Source records:

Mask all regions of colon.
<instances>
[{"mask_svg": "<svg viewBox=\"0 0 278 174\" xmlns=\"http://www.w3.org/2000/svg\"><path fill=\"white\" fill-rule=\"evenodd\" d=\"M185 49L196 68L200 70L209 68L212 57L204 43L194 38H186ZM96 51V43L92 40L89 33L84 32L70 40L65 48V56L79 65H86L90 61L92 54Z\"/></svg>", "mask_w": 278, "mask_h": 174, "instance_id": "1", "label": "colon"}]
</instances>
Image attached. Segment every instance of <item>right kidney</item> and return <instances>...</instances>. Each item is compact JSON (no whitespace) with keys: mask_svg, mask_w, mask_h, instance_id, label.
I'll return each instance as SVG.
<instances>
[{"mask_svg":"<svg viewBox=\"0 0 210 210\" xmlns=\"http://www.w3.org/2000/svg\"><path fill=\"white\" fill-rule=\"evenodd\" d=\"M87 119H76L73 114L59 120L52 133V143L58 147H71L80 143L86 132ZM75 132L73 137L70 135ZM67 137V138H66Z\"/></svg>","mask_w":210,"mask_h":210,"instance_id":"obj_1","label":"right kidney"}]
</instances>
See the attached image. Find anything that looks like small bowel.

* * *

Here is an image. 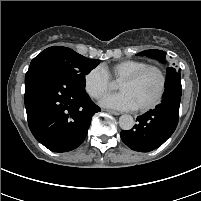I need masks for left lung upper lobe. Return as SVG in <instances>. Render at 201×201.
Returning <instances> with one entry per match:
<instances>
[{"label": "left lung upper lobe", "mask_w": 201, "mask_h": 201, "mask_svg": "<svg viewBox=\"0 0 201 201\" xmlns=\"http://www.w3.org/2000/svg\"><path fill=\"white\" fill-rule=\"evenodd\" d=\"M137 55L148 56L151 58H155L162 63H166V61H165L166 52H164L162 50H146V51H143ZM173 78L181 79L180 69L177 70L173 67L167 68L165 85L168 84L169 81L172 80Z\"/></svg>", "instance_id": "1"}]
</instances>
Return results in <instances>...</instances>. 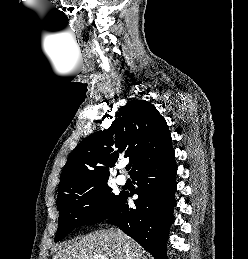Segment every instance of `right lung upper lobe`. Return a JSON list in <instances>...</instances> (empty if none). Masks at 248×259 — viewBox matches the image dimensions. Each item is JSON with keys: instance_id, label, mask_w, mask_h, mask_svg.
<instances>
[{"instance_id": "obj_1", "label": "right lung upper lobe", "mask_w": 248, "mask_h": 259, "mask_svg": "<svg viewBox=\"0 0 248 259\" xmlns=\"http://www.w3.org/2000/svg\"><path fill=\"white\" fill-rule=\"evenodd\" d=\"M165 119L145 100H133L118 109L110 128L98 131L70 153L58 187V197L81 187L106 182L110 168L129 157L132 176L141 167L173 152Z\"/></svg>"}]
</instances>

Requirement:
Reproduce, character for character, only the lines of the preceding data that start at the line with "Mask all regions of colon." and end at the line with "See the attached", both included.

Reply to the task:
Mask all regions of colon.
<instances>
[{"mask_svg": "<svg viewBox=\"0 0 278 174\" xmlns=\"http://www.w3.org/2000/svg\"><path fill=\"white\" fill-rule=\"evenodd\" d=\"M185 49L196 68L200 70L209 68L212 57L204 43L194 38H186ZM96 51V43L92 40L89 33L84 32L70 40L65 48V56L79 65H86L90 61L92 54Z\"/></svg>", "mask_w": 278, "mask_h": 174, "instance_id": "1", "label": "colon"}]
</instances>
Image attached. Segment every instance of <item>right kidney</item> and return <instances>...</instances>. Each item is compact JSON (no whitespace) with keys: mask_svg, mask_w, mask_h, instance_id, label.
I'll return each instance as SVG.
<instances>
[{"mask_svg":"<svg viewBox=\"0 0 210 210\" xmlns=\"http://www.w3.org/2000/svg\"><path fill=\"white\" fill-rule=\"evenodd\" d=\"M87 119H76L73 114L59 120L52 133V143L58 147H71L80 143L86 132ZM75 132L73 137L70 135ZM67 137V138H66Z\"/></svg>","mask_w":210,"mask_h":210,"instance_id":"obj_1","label":"right kidney"}]
</instances>
See the attached image. Find anything that looks like small bowel.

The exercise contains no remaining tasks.